第1079話  アクセス出来ない

 予定とは大分違うが、取りあえず調査隊の一行は、王国の北部に横たわる山脈を越える事に成功した。


 実は王国がこの山脈を越えた事が出来た者は、歴史上両手の指で数える程しか居ない…っという事になっている。

 ご存知の様に、ナディア達やクイーンの配下の蜂達は、地図作成や調査のためすでに2回は山脈越えをしているし、ダンジョン領域拡大によって、モフリーナ達3人のダンジョンマスターや、もふりん、カジマギー達も何度も山脈越をしている。

 正確には、ダンジョン関係者に関しては、山脈を越えたとは言い難いが、それでも山脈の向こうへ到達している。

 この山脈には、地球でいう所のエベレスト山の様なデスゾーンがあるわけでは無い。

 とは言っても、少なくとも富士山ほどの標高の山々が連なる連峰なのだから、地上よりもかなり空気は薄い。

 万年雪が積もっているわけでは無いがかなり気温も低く、山頂付近はほぼ切り立った崖に近い形状をしている事も登頂を難しくしている要因だ。

 まだトールヴァルドがこの世に生まれる前、王国を襲った悪魔の様な者達は、この連峰を越えて来たといわれているが、それが真実であるかどうかは、全くもって不明である。

 ただ、悪魔の様な物達の襲撃の後、いくら調べても山脈を通り抜けられるような洞窟などが見つからなかったから、そう言われているだけなのである。


 さて、そんな山脈を越えたホワイト・オルター号は、樹々が生い茂る深い森の上をのんびりと飛んでいた。

 最大の難関である連峰越えを果たしたサラは、高度を維持したままぼへ~っと北へと向けて、ただただ空を進んだ。

 そんなサラを見かねたのか、

「どうしたのですか、サラ? 危険な山を越えたとは言え、まだ目的地まではかなりありますよ? そんなに気を抜いていては…」

 リリアが声の声に被せてサラが叫んだ。

「リリアはこのままでいいんすか!?」

 いきなりのサラの叫びに、思わず仰け反ったリリアだが、

「このまま…とは、管理局と連絡が取れない事ですか?」

 サラの考えを正しく理解したうえで問い返した。

「そうっす…。リリア、私達が切られたって言ってたじゃないっすか…。もしも本当にそうだったら、私達のこの身体の寿命が来たら、中身ごと死んじゃいますよ?」

「まあ、それは当然ですね」

 サラの言いたい事も分かるが、それでもリリアは常と変わらず冷静に言葉を返した。


 元々、サラとリリアは、輪廻転生管理局に本体がある。

 本体というと語弊があるかも知れないが、元々の彼女達の精神体というかエネルギー体がそれだ。

 次元も距離もかなり離れたトールの住むこの世界で活動するため、現地活動用サイバネティックス・ボディという人造生命体へと2人は意識を移しているだけであり、管理局にあるそれぞれの元となる存在はそのまま…。

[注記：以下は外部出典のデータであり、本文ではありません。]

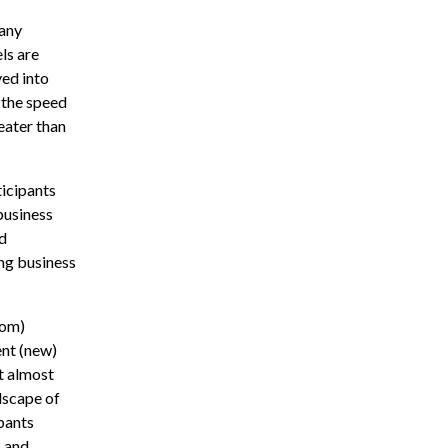
many
ls are
yed into
 the speed
eater than
icipants
business
nd
ng business
com)
ent (new)
t almost
dscape of
pants
s and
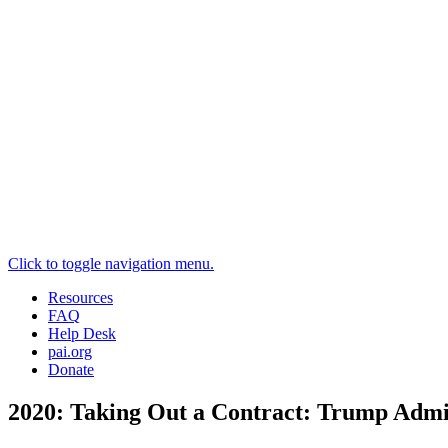
Click to toggle navigation menu.
Resources
FAQ
Help Desk
pai.org
Donate
2020: Taking Out a Contract: Trump Admin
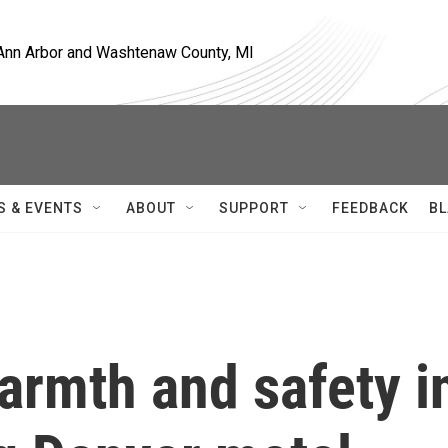
, Ann Arbor and Washtenaw County, MI
S & EVENTS
ABOUT
SUPPORT
FEEDBACK
BL
armth and safety i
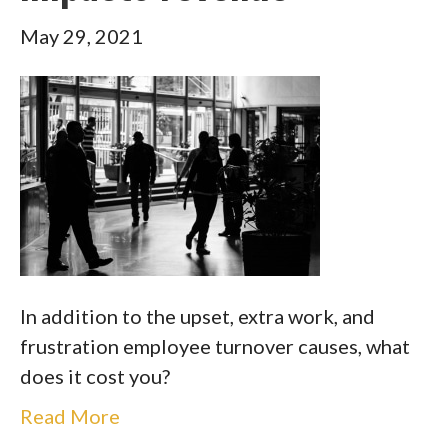
May 29, 2021
In addition to the upset, extra work, and
frustration employee turnover causes, what
does it cost you?
Read More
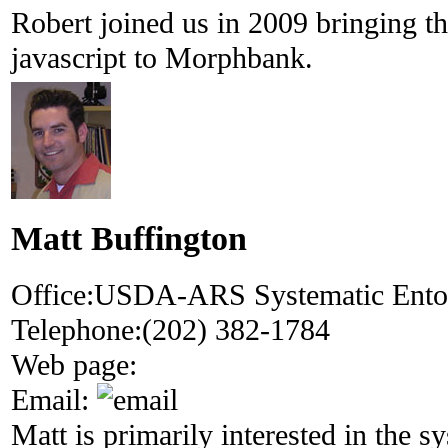
Robert joined us in 2009 bringing th
javascript to Morphbank.
Matt Buffington
Office:
USDA-ARS Systematic Ent
Telephone:
(202) 382-1784
Web page:
Email:
Matt is primarily interested in the s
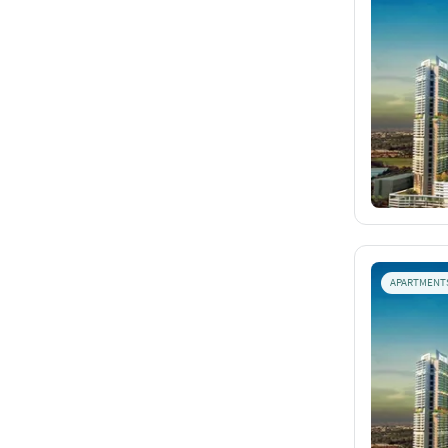
APARTMENT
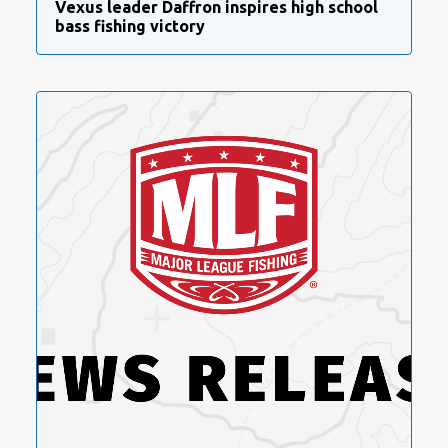
Vexus leader Daffron inspires high school
bass fishing victory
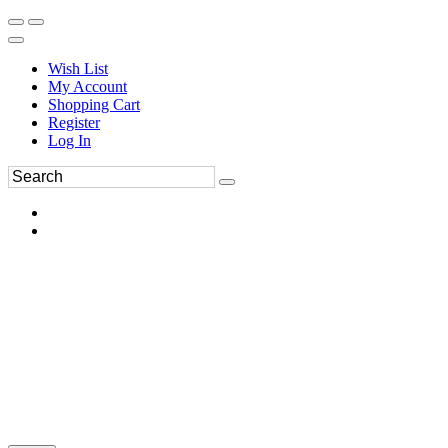
Wish List
My Account
Shopping Cart
Register
Log In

 簡単に言えば、現地活動用サイバネティックス・ボディとは意識憑依体である。

 普段であれば、この憑依を自らでOn/Offが出来る。

 管理局にある自らの本体とアクセスする事で、ほぼ自動的に現地活動用サイバネティックス・ボディから意識を本体へと戻し、現地活動用ボディの機能はOffとなり、抜け殻となる。

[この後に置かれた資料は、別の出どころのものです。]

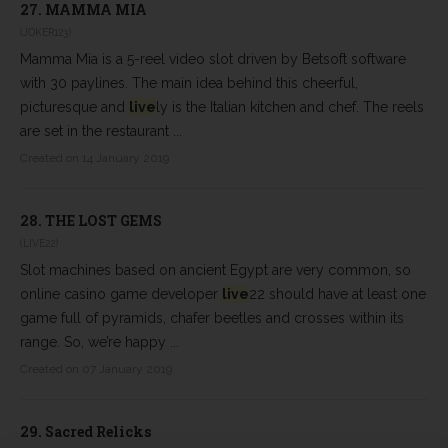
27.
MAMMA MIA
(JOKER123)
Mamma Mia is a 5-reel video slot driven by Betsoft software
with 30 paylines. The main idea behind this cheerful,
picturesque and
live
ly is the Italian kitchen and chef. The reels
are set in the restaurant ...
Created on 14 January 2019
28.
THE LOST GEMS
(LIVE22)
Slot machines based on ancient Egypt are very common, so
online casino game developer
live
22 should have at least one
game full of pyramids, chafer beetles and crosses within its
range. So, we’re happy ...
Created on 07 January 2019
29.
Sacred Relicks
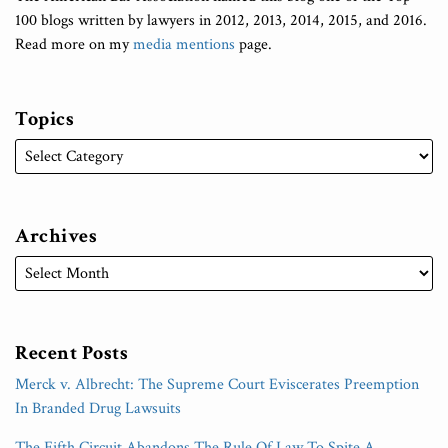
100 blogs written by lawyers in 2012, 2013, 2014, 2015, and 2016.
Read more on my
media mentions
page.
Topics
Archives
Recent Posts
Merck v. Albrecht: The Supreme Court Eviscerates Preemption
In Branded Drug Lawsuits
The Fifth Circuit Abandons The Rule Of Law To Spite A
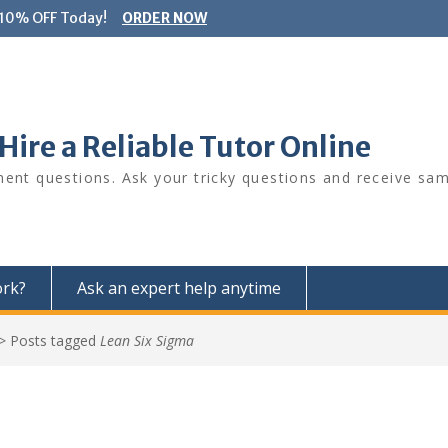
 10% OFF Today!
ORDER NOW
ire a Reliable Tutor Online
ment questions. Ask your tricky questions and receive sa
ork?
Ask an expert help anytime
>
Posts tagged
Lean Six Sigma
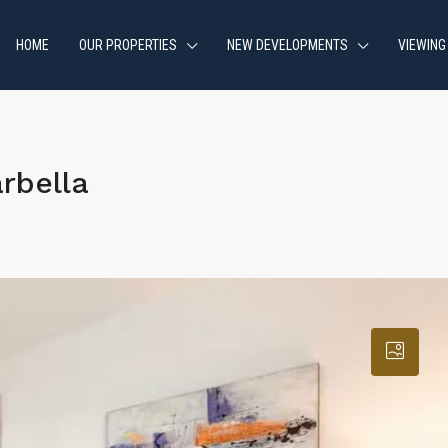
HOME
OUR PROPERTIES
NEW DEVELOPMENTS
VIEWING
rbella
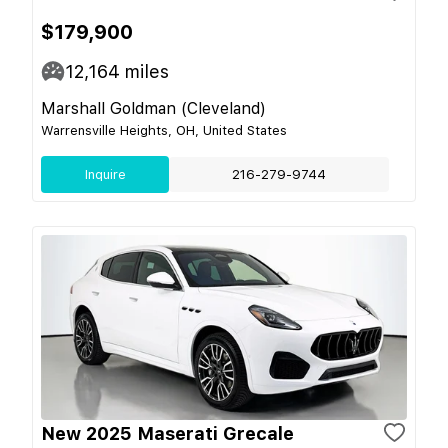
$179,900
12,164
miles
Marshall Goldman (Cleveland)
Warrensville Heights, OH, United States
Inquire
216-279-9744
New 2025 Maserati Grecale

 逆に、現地活動用ボディーに意識を移している間は、管理局の本体が抜け殻となるのである。

 問題は、意識がある方が死ぬような事があった場合、他方も同時に死んでしまうという事。

 基本的に管理局にある本体に死という概念は無い。

 エネルギーが続く限り、寿命はほぼ無限と言える。

 しかし、サイバネティックス・ボディには寿命…いや、活動限界が明確に存在する。

 使い方などにもよるのだが、10年から最長でも30年程度と言われている。

 現在、そのボディにサラとリリアは入っている…。

 管理局へ、自らの本あ地へとアクセスが出来ない現状では、このボディの寿命=自らの死…となってしまう。

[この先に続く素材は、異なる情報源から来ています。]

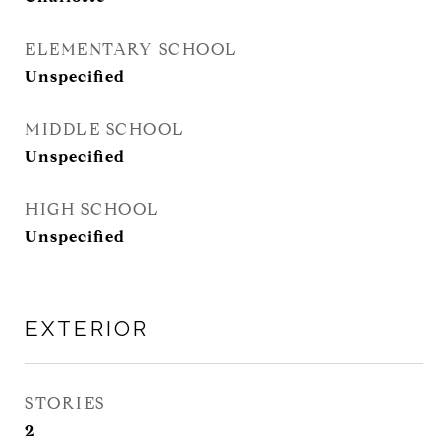
ELEMENTARY SCHOOL
Unspecified
MIDDLE SCHOOL
Unspecified
HIGH SCHOOL
Unspecified
EXTERIOR
STORIES
2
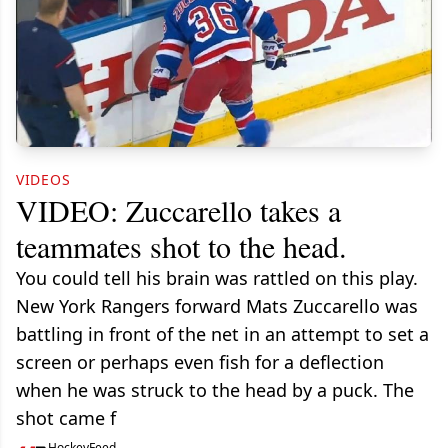
VIDEOS
VIDEO: Zuccarello takes a
teammates shot to the head.
You could tell his brain was rattled on this play.
New York Rangers forward Mats Zuccarello was
battling in front of the net in an attempt to set a
screen or perhaps even fish for a deflection
when he was struck to the head by a puck. The
shot came f
HockeyFeed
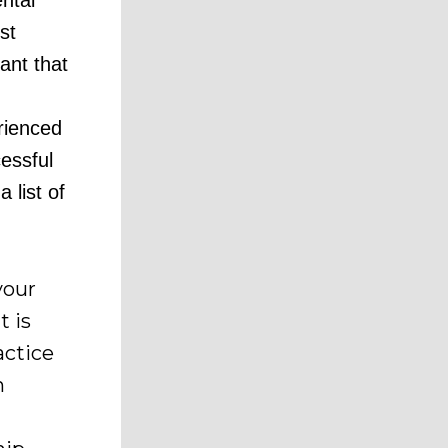
ntal
st
tant that
d
rienced
essful
 list of
your
t is
actice
n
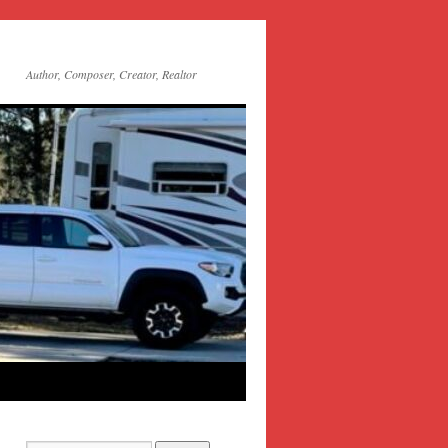
Author, Composer, Creator, Realtor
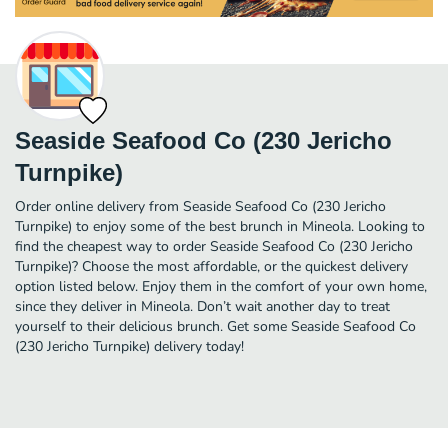
Seaside Seafood Co (230 Jericho
Turnpike)
Order online delivery from Seaside Seafood Co (230 Jericho
Turnpike) to enjoy some of the best brunch in Mineola. Looking to
find the cheapest way to order Seaside Seafood Co (230 Jericho
Turnpike)? Choose the most affordable, or the quickest delivery
option listed below. Enjoy them in the comfort of your own home,
since they deliver in Mineola. Don’t wait another day to treat
yourself to their delicious brunch. Get some Seaside Seafood Co
(230 Jericho Turnpike) delivery today!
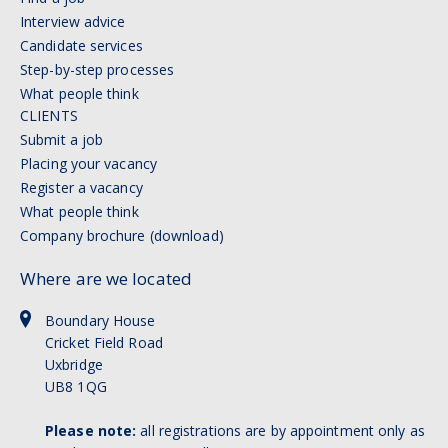
Interview advice
Candidate services
Step-by-step processes
What people think
CLIENTS
Submit a job
Placing your vacancy
Register a vacancy
What people think
Company brochure (download)
Where are we located
Boundary House
Cricket Field Road
Uxbridge
UB8 1QG
Please note:
all registrations are by appointment only as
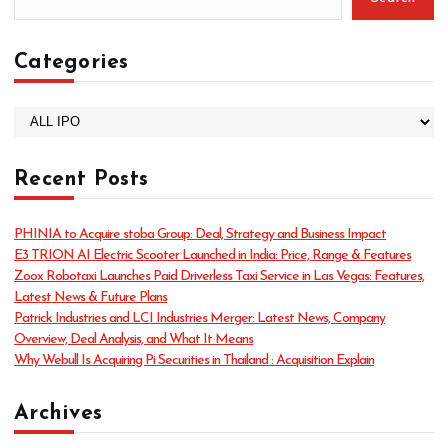
Categories
C
a
t
Recent Posts
e
g
o
PHINIA to Acquire stoba Group: Deal, Strategy and Business Impact
r
E3 TRION AI Electric Scooter Launched in India: Price, Range & Features
i
Zoox Robotaxi Launches Paid Driverless Taxi Service in Las Vegas: Features,
e
Latest News & Future Plans
s
Patrick Industries and LCI Industries Merger: Latest News, Company
Overview, Deal Analysis, and What It Means
Why Webull Is Acquiring Pi Securities in Thailand : Acquisition Explain
Archives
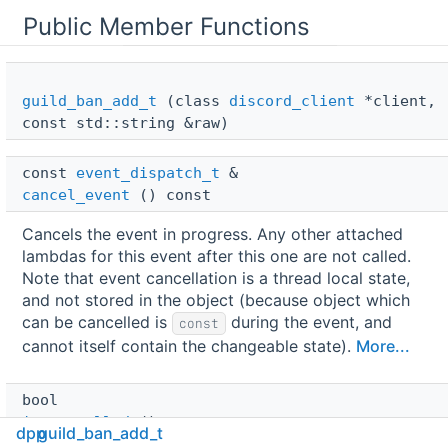
Public Member Functions
guild_ban_add_t
(class
discord_client
*client,
const std::string &raw)
const 
event_dispatch_t
 & 
cancel_event
() const
Cancels the event in progress. Any other attached
lambdas for this event after this one are not called.
Note that event cancellation is a thread local state,
and not stored in the object (because object which
can be cancelled is
during the event, and
const
cannot itself contain the changeable state).
More...
bool 
is_cancelled
() const
dpp
guild_ban_add_t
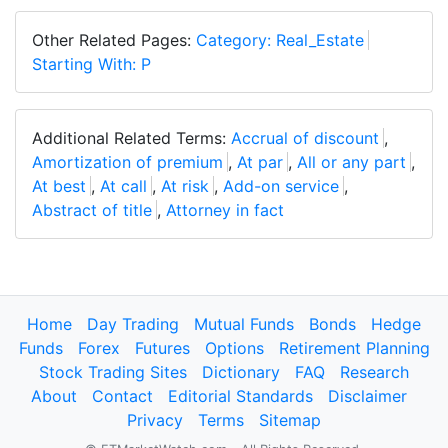
Other Related Pages:
Category: Real_Estate
Starting With: P
Additional Related Terms:
Accrual of discount
,
Amortization of premium
,
At par
,
All or any part
,
At best
,
At call
,
At risk
,
Add-on service
,
Abstract of title
,
Attorney in fact
Home
Day Trading
Mutual Funds
Bonds
Hedge
Funds
Forex
Futures
Options
Retirement Planning
Stock Trading Sites
Dictionary
FAQ
Research
About
Contact
Editorial Standards
Disclaimer
Privacy
Terms
Sitemap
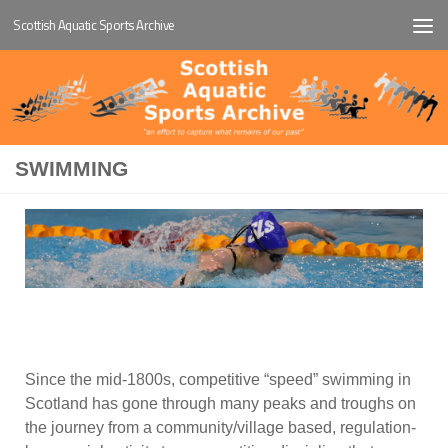
Scottish Aquatic Sports Archive
Below content
SWIMMING
Since the mid-1800s, competitive “speed” swimming in
Scotland has gone through many peaks and troughs on
the journey from a community/village based, regulation-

 とは言っても、そういったトラブルの為のセーフティ機能もきちんとある。

 もしもサイバネティックス・ボディに問題が発生したまま活動限界が来た時には、輪廻転生システムに戻った魂のエネルギー体を自動的に管理局の本体へと戻す安心安全な機能だ。


 本当であれば、無限に等しい寿命を持つ2人が死ぬ。

 知識としては死という概念は、無論2人は知っている。

 多くの魂を輪廻転生させてきたのだから、死んだ魂の行く先も知っている。

 だが…。

「管理局とアクセス出来ないって事は、私達って死んでも輪廻転生システムに辿り着けないっって事っすよ! 魂のエネルギー、完全に消滅するっすよ!?」

「まあ、そうなりますね…」

 管理局とアクセス出来ているからこそ、セーフティ機能が働く。

 単にボディー側に問題がり、管理局にアクセスできないのであれば、これもセーフティ機能が働く。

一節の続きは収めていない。